For the listing that follows, report how many lines contain the string "soll", giving the number alone.

BEGIN MATERIAL SHOWN

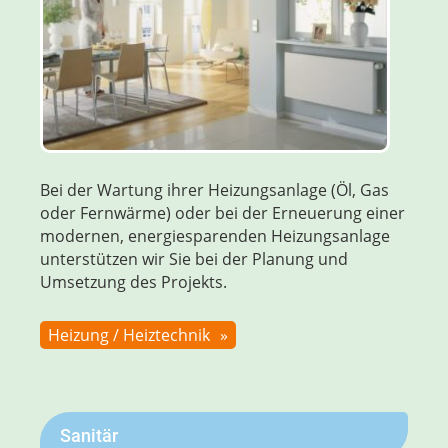
Bei der Wartung ihrer Heizungsanlage (Öl, Gas
oder Fernwärme) oder bei der Erneuerung einer
modernen, energie­sparenden Heizungs­anlage
unter­stützen wir Sie bei der Planung und
Umsetzung des Projekts.
Heizung / Heiztechnik
Sanitär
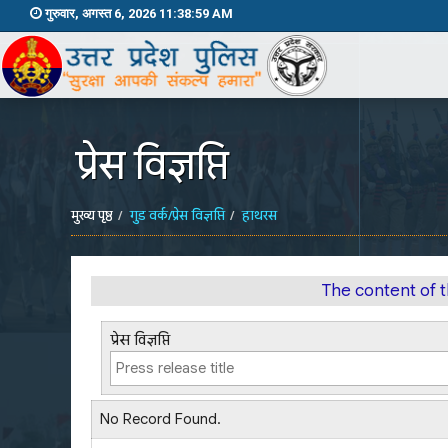
गुरुवार, अगस्त 6, 2026 11:38:59 AM
प्रेस विज्ञप्ति
मुख्य पृष्ठ
गुड वर्क/प्रेस विज्ञप्ति
हाथरस
The content of 
प्रेस विज्ञप्ति
No Record Found.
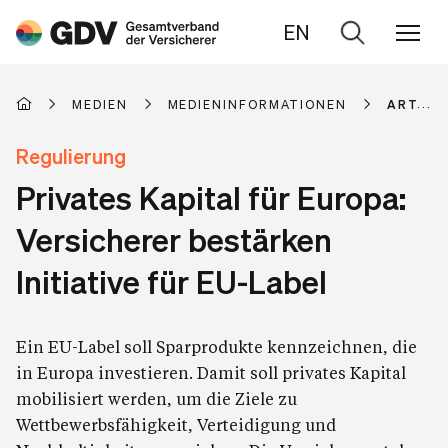
EN
Zur
Suche
MEDIEN
MEDIENINFORMATIONEN
ARTIKE
Regulierung
Privates Kapital für Europa:
Versicherer bestärken
Initiative für EU-Label
Ein EU-Label soll Sparprodukte kennzeichnen, die
in Europa investieren. Damit soll privates Kapital
mobilisiert werden, um die Ziele zu
Wettbewerbsfähigkeit, Verteidigung und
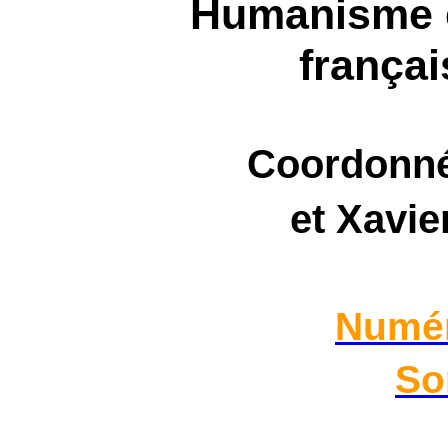
Humanisme e
françai
Coordonné
et Xavi
Numér
So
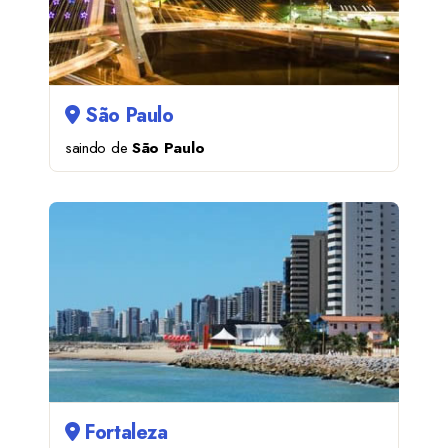
São Paulo
saindo de
São Paulo
Fortaleza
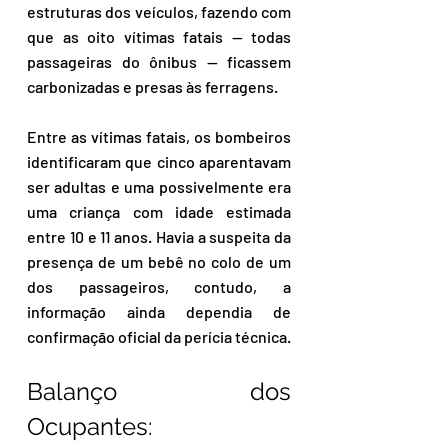
estruturas dos veículos, fazendo com 
que as oito vítimas fatais — todas 
passageiras do ônibus — ficassem 
carbonizadas e presas às ferragens.
Entre as vítimas fatais, os bombeiros 
identificaram que cinco aparentavam 
ser adultas e uma possivelmente era 
uma criança com idade estimada 
entre 10 e 11 anos. Havia a suspeita da 
presença de um bebê no colo de um 
dos passageiros, contudo, a 
informação ainda dependia de 
confirmação oficial da perícia técnica.
Balanço dos 
Ocupantes:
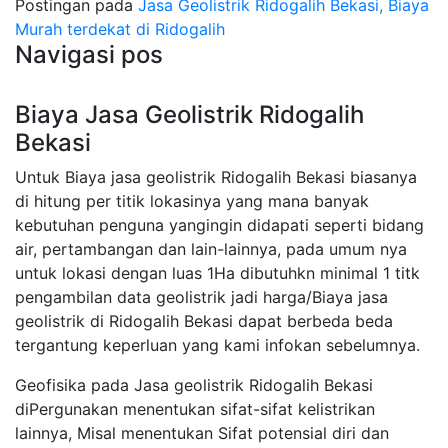
Postingan pada
Jasa Geolistrik Ridogalih Bekasi, Biaya
Murah terdekat di Ridogalih
Navigasi pos
Biaya Jasa Geolistrik Ridogalih
Bekasi
Untuk Biaya jasa geolistrik Ridogalih Bekasi biasanya
di hitung per titik lokasinya yang mana banyak
kebutuhan penguna yangingin didapati seperti bidang
air, pertambangan dan lain-lainnya, pada umum nya
untuk lokasi dengan luas 1Ha dibutuhkn minimal 1 titk
pengambilan data geolistrik jadi harga/Biaya jasa
geolistrik di Ridogalih Bekasi dapat berbeda beda
tergantung keperluan yang kami infokan sebelumnya.
Geofisika pada Jasa geolistrik Ridogalih Bekasi
diPergunakan menentukan sifat-sifat kelistrikan
lainnya, Misal menentukan Sifat potensial diri dan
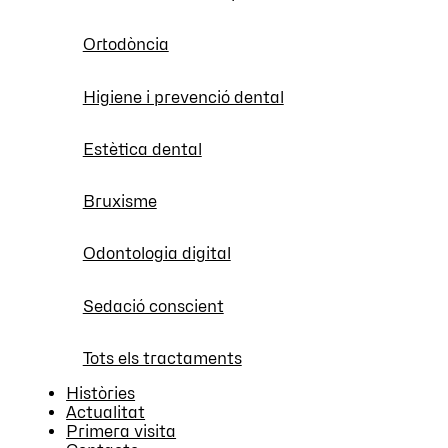
Ortodòncia
Higiene i prevenció dental
Estètica dental
Bruxisme
Odontologia digital
Sedació conscient
Tots els tractaments
Històries
Actualitat
Primera visita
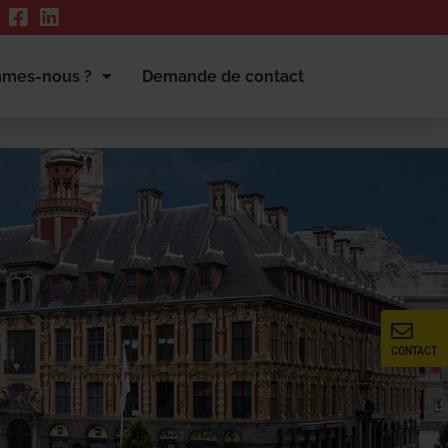
mmes-nous ?
Demande de contact
CONTACT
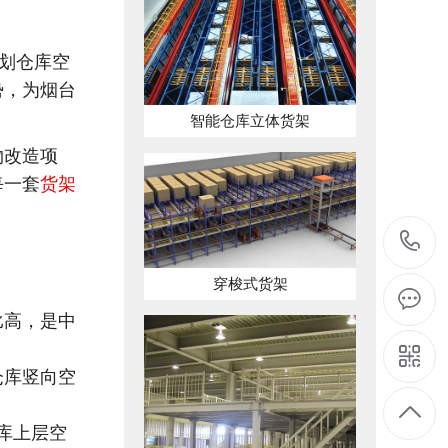
划仓库空
势，为烟台
智能仓库立体货架
物改造项
每一套
货架
穿梭式货架
比高，是中
仓库竖向空
库上层空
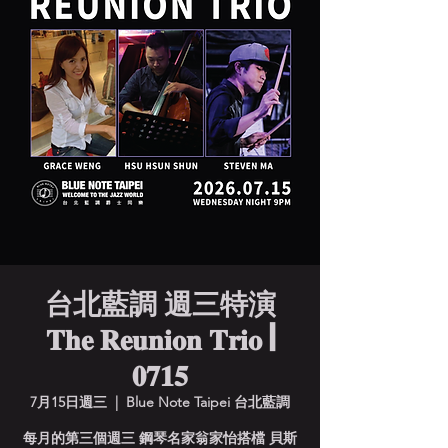
台北藍調 週三特演
𝐓𝐡𝐞 𝐑𝐞𝐮𝐧𝐢𝐨𝐧 𝐓𝐫𝐢𝐨 |
𝟎𝟕𝟏𝟓
7月15日週三
  |  
Blue Note Taipei 台北藍調
每月的第三個週三 鋼琴名家翁家怡搭檔 貝斯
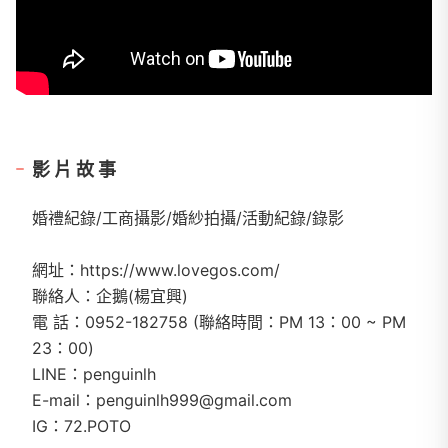
影片故事
婚禮紀錄/工商攝影/婚紗拍攝/活動紀錄/錄影
網址：https://www.lovegos.com/
聯絡人：企鵝(楊宜興)
電 話：0952-182758 (聯絡時間：PM 13：00 ~ PM
23：00)
LINE：penguinlh
E-mail：penguinlh999@gmail.com
IG：72.POTO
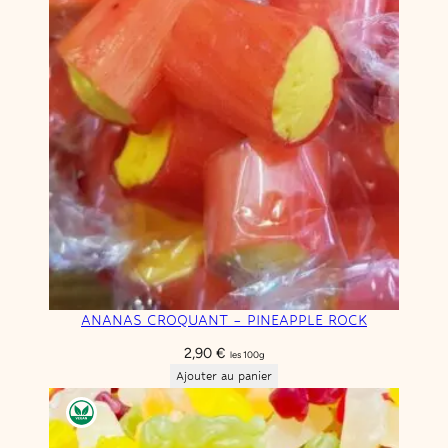
ANANAS CROQUANT – PINEAPPLE ROCK
2,90
€
les 100g
Ajouter au panier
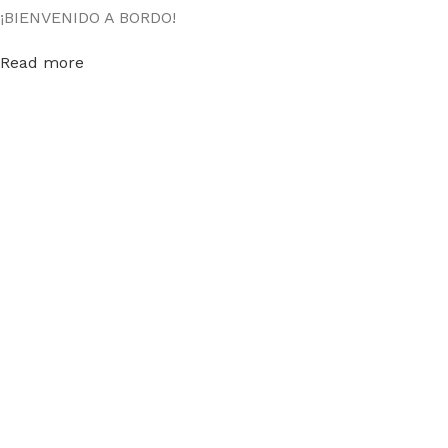
¡BIENVENIDO A BORDO!
Read more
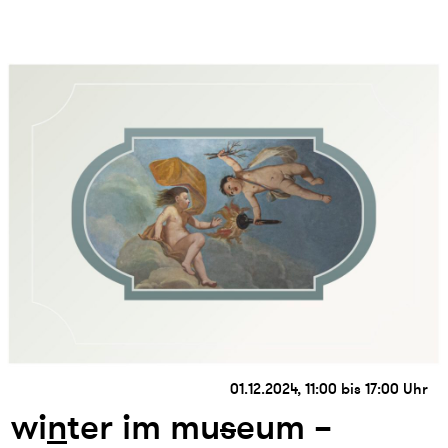
01.12.2024, 11:00 bis 17:00 Uhr
wi
n
ter im mu
s
eum –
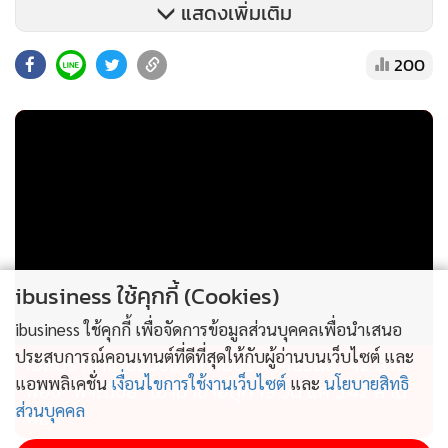
แสดงเพิ่มเติม
200
ibusiness ใช้คุกกี้ (Cookies)
ibusiness ใช้คุกกี้ เพื่อจัดการข้อมูลส่วนบุคคลเพื่อนำเสนอ
อัตราแลกเปลี่ยน BTC/USD ปรับตัวลดลงทันทีหลังเกิดเหตุการ
ประสบการณ์คอนเทนต์ที่ดีที่สุดให้กับผู้อ่านบนเว็บไซต์ และ
ไม่สมราคาไทยช่วยไทย! คนบริโภคไข่วันละ 42 ล้าน
โจมตีสนามบินคูเวต : ที่มา Tradingview
แอพพลิเคชั่น
เงื่อนไขการใช้งานเว็บไซต์
และ
นโยบายสิทธิ
ฟอง “พาณิชย์” เอามาขายถูก 19 วัน แค่ 3.42 ล้าน
ส่วนบุคคล
ฟอง
การปิดล้อมช่องแคบฮอร์มุซโดยกองทัพเรือสหรัฐฯ ที่เริ่มขึ้น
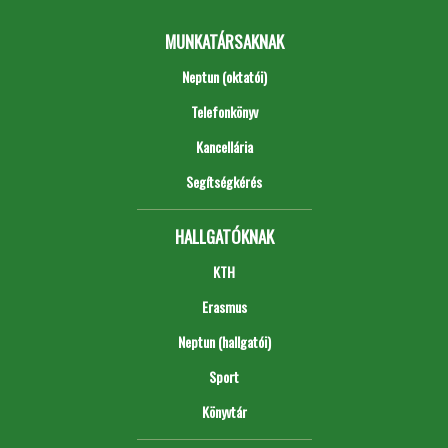
MUNKATÁRSAKNAK
Neptun (oktatói)
Telefonkönyv
Kancellária
Segítségkérés
HALLGATÓKNAK
KTH
Erasmus
Neptun (hallgatói)
Sport
Könyvtár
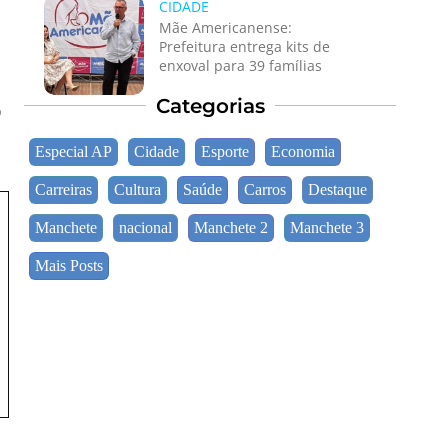
CIDADE
Mãe Americanense:
Prefeitura entrega kits de
enxoval para 39 famílias
Categorias
o
Especial AP
Cidade
Esporte
Economia
Carreiras
Cultura
Saúde
Carros
Destaque
Manchete
nacional
Manchete 2
Manchete 3
Mais Posts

END MATERIAL SHOWN

* _EXERCISE ANSWER_:
2